Two days ago when the sun shone and the sky was intensely spring blue I could hear two fledglings calling. I found this one here in the Kowhai tree on the reserve on the other side of our fence.
The other was amongst the maidenhair ferns beneath the old Magnolia tree. One quick photo here and I departed very quickly to avoid further stress to the birds.
I scattered food for the hungry parent birds and wished them and their young very well.
I can hear more chirrups already this morning on a blustery spring day. The rain that is forecast for later in the day may help the dedicated parents find better supplies of worms and insects to nourish the family. . Meanwhile I will see what I can find to supplement the food supplies.
It is official. Even the scientists confirm my suspicions. It has been a very windy spring and while we are used to that here in windy Wellington, many of the gales have been much stronger than the usual blustery conditions we live with.
Almost without fail there have been wind warnings forecasting gusts of up to 140kms per hour. Fortunately my particularly patch on earth has a degree of shelter from these northwesterlies. But we have sustained damage, most recently to an old television aerial.
You can see the trees in the tall tree part of our garden taking a buffeting. The fresh leaves of the birch trees are already looking bedraggled and bent in response to the prevailing bluster.
Those are the ones that have survived on the trees. So many have been stripped.
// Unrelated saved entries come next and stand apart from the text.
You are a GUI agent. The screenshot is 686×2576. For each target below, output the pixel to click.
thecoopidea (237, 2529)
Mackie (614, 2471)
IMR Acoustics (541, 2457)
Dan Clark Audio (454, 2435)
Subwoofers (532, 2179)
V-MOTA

In past springs they looked like this.
The rock roses have proved to be hardy and flourishing bushes but the relentless wind sees the crepey flowers brown and shrivel.
And then there are the birds who must be exhausted battling through the endless gusts and the strength of the wind. Look at these two blackbird fledglings sheltering in a sunny and calm part of the garden this afternoon, resting while the parents are off foraging.
As I went outdoors the parent bird flew near me and waited hopefully in the Magnolia tree.
I had nothing to offer him this time but I have been tossing scraps and crumbs out in greater quantities to help the birds survive.
Other parts of the country have been hard hit again today and we are hoping that the winds will abate tomorrow as predicted.